Skin cancer can occur even without regular exposure to the sun

Health Care, Heart Care Foundation of India Comments Off

Understand the ABCDE rule to spot warning signs

New Delhi,29 July 2018: Sunless tanning or fake tanning products like sprays, ointments, creams, foams, or lotions that promise tan skin without increased risk of skin cancer do not actually help prevent cancer, as per recent research. Adults who used sunless tanning products were more likely to use indoor tanning beds and were less likely to wear protective clothing or seek shade when outdoors.

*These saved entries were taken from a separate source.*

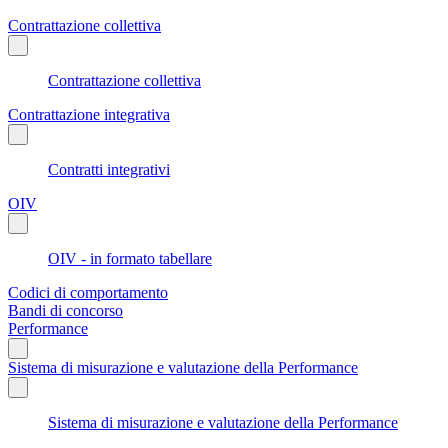
Contrattazione collettiva
Contrattazione collettiva
Contrattazione integrativa
Contratti integrativi
OIV
OIV - in formato tabellare
Codici di comportamento
Bandi di concorso
Performance
Sistema di misurazione e valutazione della Performance
Sistema di misurazione e valutazione della Performance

Skin cancer is one of the most common types of cancer in the world. The incidence is about 70% more in Indian men than women. The condition occurs when there is unchecked growth of unnatural skin cells or tissues. The causes range from genetic factors to exposure to ultraviolet radiation.

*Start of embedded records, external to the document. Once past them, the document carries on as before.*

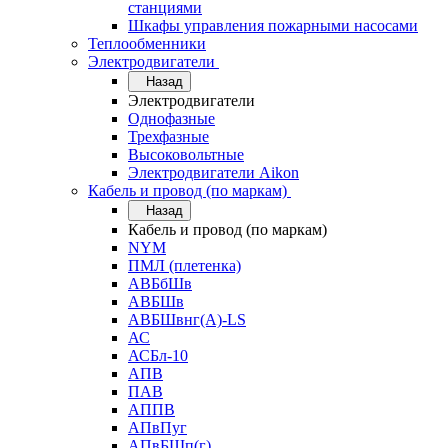
станциями
Шкафы управления пожарными насосами
Теплообменники
Электродвигатели
Назад
Электродвигатели
Однофазные
Трехфазные
Высоковольтные
Электродвигатели Aikon
Кабель и провод (по маркам)
Назад
Кабель и провод (по маркам)
NYM
ПМЛ (плетенка)
АВБбШв
АВБШв
АВБШвнг(А)-LS
АС
АСБл-10
АПВ
ПАВ
АППВ
АПвПуг
АПвБШп(г)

Speaking about this, Padma Shri Awardee, Dr KK Aggarwal, President, HCFI, said, “One of the deadliest forms of skin cancer is melanoma. This develops in melanocytes or the pigment cells present in the skin. It can be more serious than the other forms of skin cancer because of a tendency to spread to other parts of the body (metastasize) and cause serious illness and death. One can use the ABCDE rule to spot signs of melanoma: A symmetry – one part of a mole or birthmark doesn’t match the other; B order – edges are irregular, ragged, notched, or blurred; Color – this is not the same all over and may include shades of brown or black, sometimes with patches of pink, red, white, or blue; Diameter – spot is larger than ¼ inch across – about the size of a pencil eraser; Evolving – mole is changing in size, shape, or color.”

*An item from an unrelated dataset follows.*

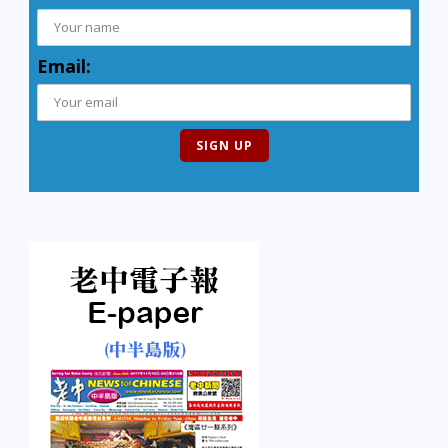
Email:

Some other common symptoms include: skin changes; a skin sore that fails to heal; a spot or sore that becomes painful, itchy, or tender, or which bleeds; a spot or lump that looks shiny, waxy, smooth, or pale; a firm red lump that bleeds or appears ulcerated or crusty; and a flat, red spot that is rough, dry, or scaly.

Adding further, Dr Aggarwal, who is also the Group Editor-in-Chief of IJCP, said, “Having less pigment (melanin) in your skin means you have less protection from damaging UV radiation. If you have blond or red hair, light-colored eyes, and freckle or sunburn easily, you’re more likely to develop melanoma than is someone with a darker complexion. But melanoma can develop in people with darker complexions, including Hispanics and blacks. People with weakened immune systems have an increased risk of skin cancer. This includes people who have HIV/AIDS and those who have undergone organ transplants.”

Some tips from HCFI

- Avoid the sun during the middle of the day. Schedule outdoor activities for other times of the day, even in winter or when the sky is cloudy. Clouds offer little protection from damaging rays. Avoiding the sun at its strongest helps you avoid the sunburns and suntans that cause skin damage and increase your risk of developing skin cancer.
- Wear sunscreen year-round. Sunscreens don’t filter out all harmful UV radiation, especially the radiation that can lead to melanoma, but they do give overall sun protection. Use a broad-spectrum sunscreen with an SPF of at least 15.
- Wear protective clothing. Cover your skin with dark, tightly woven clothing that covers your arms and legs and a broad-brimmed hat, which provides more protection than a baseball cap or visor does.
- Opt for sunglasses that block both types of UV radiation — UVA and UVB rays.
- Avoid tanning beds. Tanning beds emit UV rays and can increase your risk of skin cancer.
- Become familiar with your skin so you’ll notice changes. Examine your skin regularly for new skin growths or changes in existing moles, freckles, bumps and birthmarks.